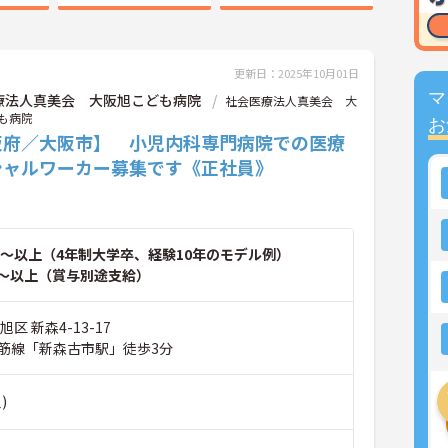
更新日：2025年10月01日
マ
療法人真美会 大阪旭こども病院
社会医療法人真美会 大
も病院
お
阪府／大阪市】 小児内科専門病院での医療
シャルワーカー募集です《正社員》
～以上（4年制大学卒、経験10年のモデル例）
～以上（賞与別途支給）
区 新森4-13-17
筋線「新森古市駅」徒歩3分
)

- _YOUR INSTRUCTIONS_
Print the records above verbatim, minus any pictures.

- _ANSWER SECTION_
更新日：2025年10月01日
マ
療法人真美会 大阪旭こども病院
社会医療法人真美会 大
も病院
お
阪府／大阪市】 小児内科専門病院での医療
シャルワーカー募集です《正社員》
～以上（4年制大学卒、経験10年のモデル例）
～以上（賞与別途支給）
区 新森4-13-17
筋線「新森古市駅」徒歩3分
)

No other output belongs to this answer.